Rogue smiled at him gratefully, “Shukran,” she said, “Now to more important business. I think I can have those pockets of out-of-shield-wall warriors you wanted, Malik,” she gestured to Boudicca, “The Celts and Picts were known for a form of warrior known as ‘berserkers’ – they’re ruthless and put up quite the fight. I also understand that Assassins are good with a fight in close-quarters. I’ll allow that change to the plan. However, I have conditions – four soldiers to a single out-of-shield-wall unit; two Assassins, two berserkers. They’re to watch each others backs, understood? This is how it is going to work,” she pointed at the shield wall, “We wait until we’ve encircled the enemy. I’ll give the signal, and then we release the units,” she nodded at Darim and Ezio, “Darim, Ezio – you’ll lead these units. Go and meet them, and try to be nice. They have similar apparel to Leonidas over there–” Rogue indicated the king with her chin, “But they have blue tattoos and no clothes at all. You can’t miss them.”

She turned to Altair, “You aren’t going to like what I’m going to instruct for you – Jaddee, I want you to stay with the Brain and Boudicca.”

Altair’s brows rose in surprise, “Stay? Li maadhaa? Why?”

“You… You are old, Jaddee.”

“I just saved your hide from a cupping!”
“I know, I know,” Rogue sighed, “But you aren’t what you were. You must stay here with Malik. You must…”

“Play the bench-boy.”
Rogue stared at the ground, “Yes,” she mumbled.

The old Assassin was silent for a long moment, before he said in a hollow voice, “You are the general here. I will stay.”

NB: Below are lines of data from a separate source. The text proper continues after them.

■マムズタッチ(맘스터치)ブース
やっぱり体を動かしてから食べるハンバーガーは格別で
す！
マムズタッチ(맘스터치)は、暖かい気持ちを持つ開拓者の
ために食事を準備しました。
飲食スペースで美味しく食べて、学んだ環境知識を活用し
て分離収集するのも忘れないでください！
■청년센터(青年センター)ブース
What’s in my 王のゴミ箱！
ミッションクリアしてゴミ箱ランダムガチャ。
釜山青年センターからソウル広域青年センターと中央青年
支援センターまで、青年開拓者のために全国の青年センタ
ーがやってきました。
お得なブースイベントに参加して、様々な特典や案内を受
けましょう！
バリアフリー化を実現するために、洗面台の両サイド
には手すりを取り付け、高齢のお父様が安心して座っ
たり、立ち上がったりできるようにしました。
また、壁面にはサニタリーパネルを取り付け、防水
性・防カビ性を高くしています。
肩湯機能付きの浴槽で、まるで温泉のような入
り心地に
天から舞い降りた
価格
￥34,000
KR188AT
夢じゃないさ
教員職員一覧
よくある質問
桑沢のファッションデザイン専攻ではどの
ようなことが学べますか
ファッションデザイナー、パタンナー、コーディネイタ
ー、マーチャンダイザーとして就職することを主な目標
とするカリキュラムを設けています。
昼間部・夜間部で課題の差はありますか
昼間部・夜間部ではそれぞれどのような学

Rogue looked up at him, shame etched on her face and didn’t respond.

 

“We have to let Barto know of these changes,” said Leonardo, breaking the awkward silence, “And you have to be able to give him a signal.”
“I had something in mind. My courier is bringing the tools I’ll need,” said Rogue quietly.

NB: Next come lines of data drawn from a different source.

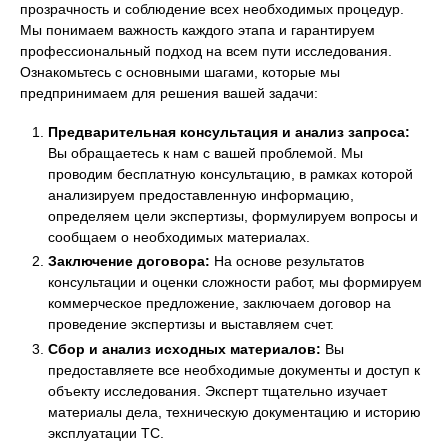
прозрачность и соблюдение всех необходимых процедур.
Мы понимаем важность каждого этапа и гарантируем
профессиональный подход на всем пути исследования.
Ознакомьтесь с основными шагами, которые мы
предпринимаем для решения вашей задачи:
Предварительная консультация и анализ запроса:
Вы обращаетесь к нам с вашей проблемой. Мы
проводим бесплатную консультацию, в рамках которой
анализируем предоставленную информацию,
определяем цели экспертизы, формулируем вопросы и
сообщаем о необходимых материалах.
Заключение договора:
На основе результатов
консультации и оценки сложности работ, мы формируем
коммерческое предложение, заключаем договор на
проведение экспертизы и выставляем счет.
Сбор и анализ исходных материалов:
Вы
предоставляете все необходимые документы и доступ к
объекту исследования. Эксперт тщательно изучает
материалы дела, техническую документацию и историю
эксплуатации ТС.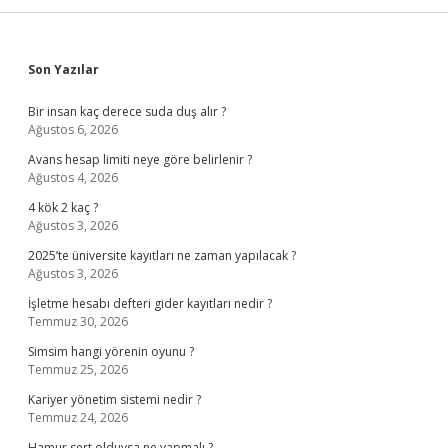
Sidebar
Son Yazılar
Bir insan kaç derece suda duş alır ?
Ağustos 6, 2026
Avans hesap limiti neye göre belirlenir ?
Ağustos 4, 2026
4 kök 2 kaç ?
Ağustos 3, 2026
2025’te üniversite kayıtları ne zaman yapılacak ?
Ağustos 3, 2026
İşletme hesabı defteri gider kayıtları nedir ?
Temmuz 30, 2026
Simsim hangi yörenin oyunu ?
Temmuz 25, 2026
Kariyer yönetim sistemi nedir ?
Temmuz 24, 2026
Hamur sert olduysa ne yapmalı ?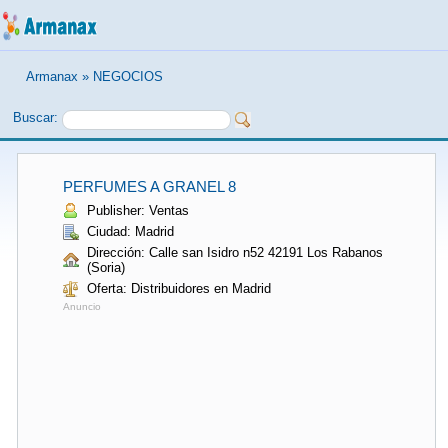
Armanax
»
NEGOCIOS
Buscar:
PERFUMES A GRANEL 8
Publisher: Ventas
Ciudad: Madrid
Dirección: Calle san Isidro n52 42191 Los Rabanos
(Soria)
Oferta: Distribuidores en Madrid
Anuncio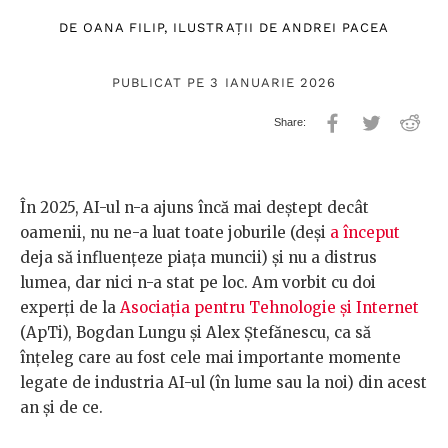
DE
OANA FILIP
, ILUSTRAȚII DE
ANDREI PACEA
PUBLICAT PE 3 IANUARIE 2026
În 2025, AI-ul n-a ajuns încă mai deștept decât
oamenii, nu ne-a luat toate joburile (deși
a început
deja să influențeze piața muncii) și nu a distrus
lumea, dar nici n-a stat pe loc. Am vorbit cu doi
experți de la
Asociația pentru Tehnologie și Internet
(ApTi), Bogdan Lungu și Alex Ștefănescu, ca să
înțeleg care au fost cele mai importante momente
legate de industria AI-ul (în lume sau la noi) din acest
an și de ce.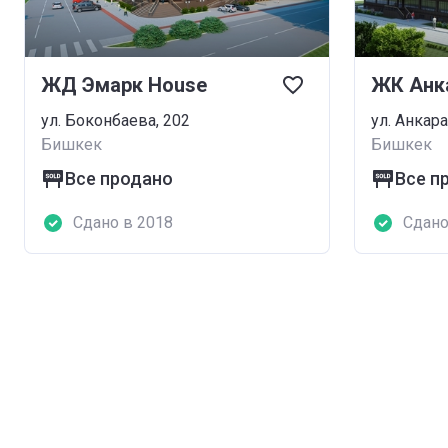
ЖД Эмарк House
ул. Боконбаева, 202
ул. Анкара
Бишкек
Бишкек
Все продано
Все п
Сдано в 2018
Сдано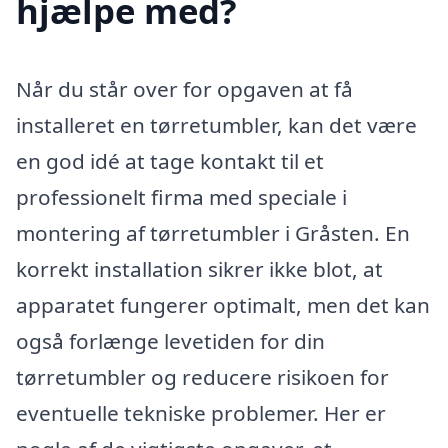
hjælpe med?
Når du står over for opgaven at få
installeret en tørretumbler, kan det være
en god idé at tage kontakt til et
professionelt firma med speciale i
montering af tørretumbler i Gråsten. En
korrekt installation sikrer ikke blot, at
apparatet fungerer optimalt, men det kan
også forlænge levetiden for din
tørretumbler og reducere risikoen for
eventuelle tekniske problemer. Her er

“Shouldn’t he have arrived by now?” asked Ezio, “With Enya and Sakura.”

“Mmm,” something between a soft growl and a lower mutter was all Ezio heard from Rogue.

Just then, the afore-mentioned stepped through the flap of the tent.

Speak of the Devil, thought Rogue.

Enya furrowed her brows, “Are we… Are we late?”

“Where’s my courier?” Rogue whispered.

“He’s… occupied, I think,” was Sakura’s hesitant reply.

“Where’s Marcus?” said Rogue, without listening. She pushed passed them, “Leo, Malik – brief them. No more changes to the plan. It’s final,” she stepped out of the tent, “Marcus?”

 

The bruised and beaten mercenary sitting slumped on the ground regarded her, but he didn’t say anything.

She grasped his shoulders, “What happened? Was it…?” she looked back in the tent.

Marcus shook his head, “There was some… resistance. To let me into the Fortress.”

“Why the hell didn’t you just come back?”

“No such orders, ma’am.”
“Duck orders! Haven’t you got a ducking brain in your head!” she shook him, “You could have been killed, soldier!”

Marcus stared at her, “I ain’t never heard you talk like that before…”

Rogue shook her head, “Did you get what I told you to get?” she asked in a more levelled voice.

Marcus nodded, “Three cell phones and three Bluetooth headsets. As you ordered,” he handed her the items

“Thank you. You’re in bad shape. No more fighting for you today,” she turned to another mercenary standing guard of the tent, “Anton, get him to a tent. And find someone to fix him up.”

 

Anton half-carried Marcus away, and Rogue heard the sound of more scuffle and argument.